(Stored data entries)
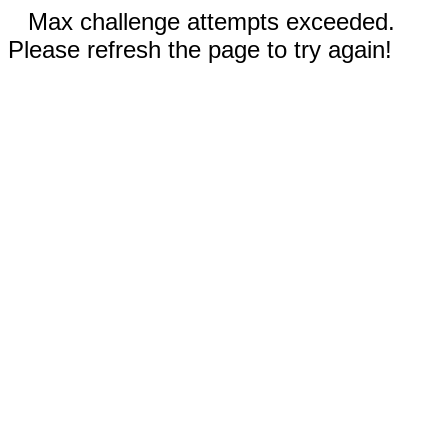
Max challenge attempts exceeded.
Please refresh the page to try again!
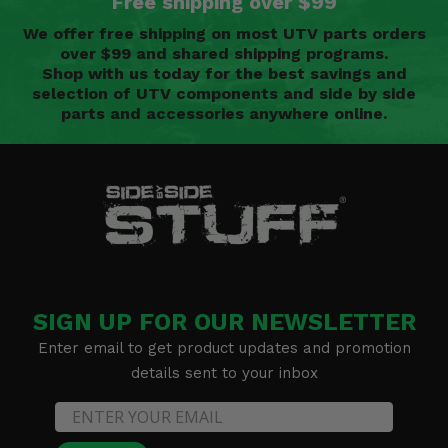
Free shipping over $99
We offer free shipping on most UTV parts orders
over $99 and shared shipping programs.
Shop with us today for the best savings and
selection of UTV components and side by side
parts and accessories anywhere online.
SIGN UP FOR OUR NEWSLETTER
Enter email to get product updates and promotion
details sent to your inbox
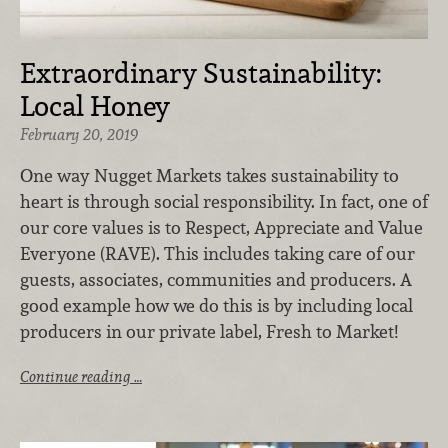
Extraordinary Sustainability:
Local Honey
February 20, 2019
One way Nugget Markets takes sustainability to
heart is through social responsibility. In fact, one of
our core values is to Respect, Appreciate and Value
Everyone (RAVE). This includes taking care of our
guests, associates, communities and producers. A
good example how we do this is by including local
producers in our private label, Fresh to Market!
Continue reading …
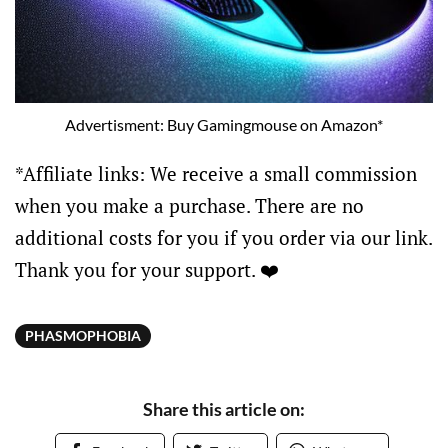
Advertisment: Buy Gamingmouse on Amazon*
*Affiliate links: We receive a small commission
when you make a purchase. There are no
additional costs for you if you order via our link.
Thank you for your support. ❤️
PHASMOPHOBIA
Share this article on:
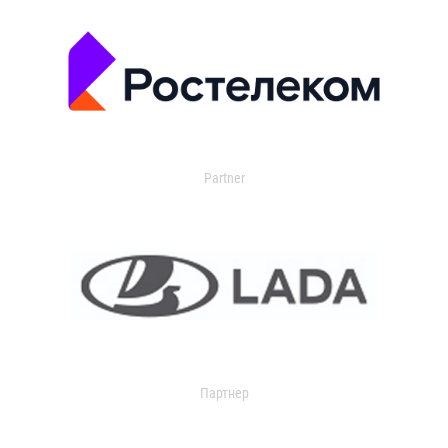
Partner
Партнер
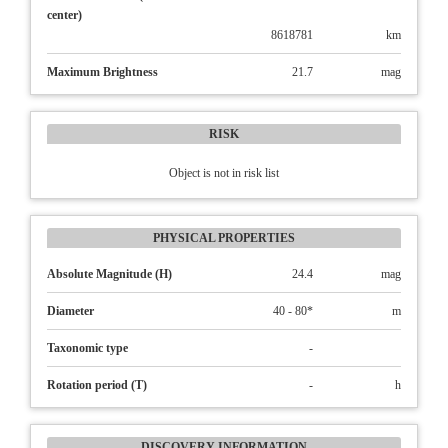
center)
8618781
km
Maximum Brightness
21.7
mag
RISK
Object is not in risk list
PHYSICAL PROPERTIES
Absolute Magnitude (H)
24.4
mag
Diameter
40 - 80*
m
Taxonomic type
-
Rotation period (T)
-
h
DISCOVERY INFORMATION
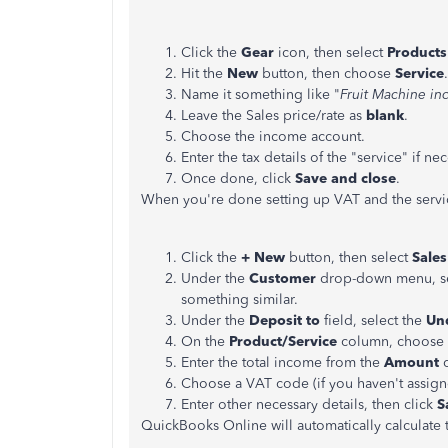
Click the
Gear
icon, then select
Products
Hit the
New
button, then choose
Service
.
Name it something like "
Fruit Machine i
Leave the Sales price/rate as
blank
.
Choose the income account.
Enter the tax details of the "service" if nec
Once done, click
Save and close
.
When you're done setting up VAT and the servi
Click the
+ New
button, then select
Sales
Under the
Customer
drop-down menu, s
something similar.
Under the
Deposit
to
field, select the
Un
On the
Product/Service
column, choose t
Enter the total income from the
Amount
Choose a VAT code (if you haven't assign
Enter other necessary details, then click
Sa
QuickBooks Online will automatically calculate 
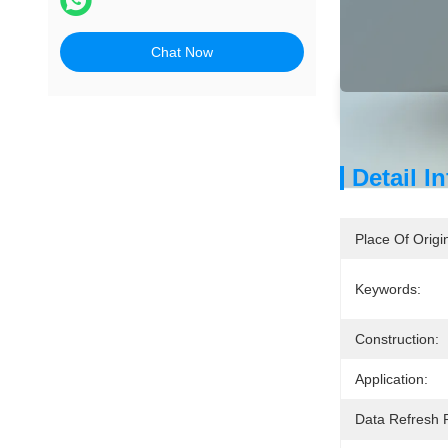
Chat Now
Detai
Detail I
Place Of Origi
Keywords:
Construction:
Application:
Data Refresh 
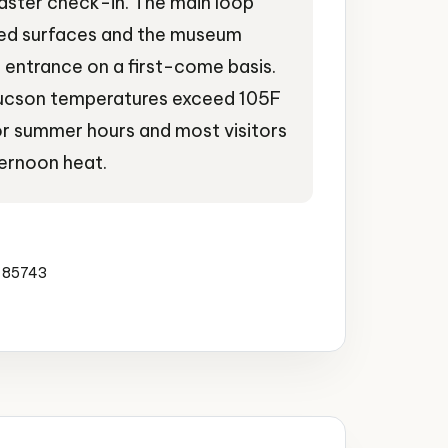
aster check-in. The main loop
ved surfaces and the museum
 entrance on a first-come basis.
ucson temperatures exceed 105F
r summer hours and most visitors
ernoon heat.
a 85743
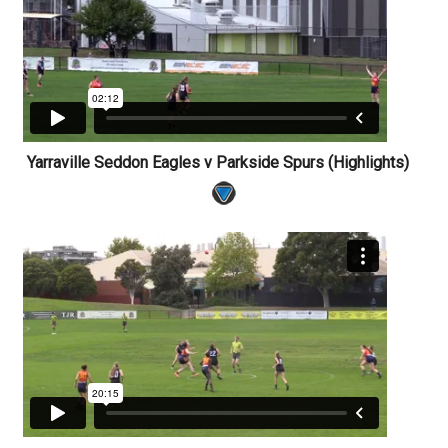
Yarraville Seddon Eagles v Parkside Spurs (Highlights)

THE PROBLEM
Keep the pictures out and repeat exactly the lines from the beginning of the data through the line that contains "Everyone (RAVE). This", both ends included.

EXERCISE RESPONSE
Max challenge attempts exceeded.
Please refresh the page to try again!
Free shipping over $99
We offer free shipping on most UTV parts orders
over $99 and shared shipping programs.
Shop with us today for the best savings and
selection of UTV components and side by side
parts and accessories anywhere online.
SIGN UP FOR OUR NEWSLETTER
Enter email to get product updates and promotion
details sent to your inbox
Extraordinary Sustainability:
Local Honey
February 20, 2019
One way Nugget Markets takes sustainability to
heart is through social responsibility. In fact, one of
our core values is to Respect, Appreciate and Value
Everyone (RAVE). This includes taking care of our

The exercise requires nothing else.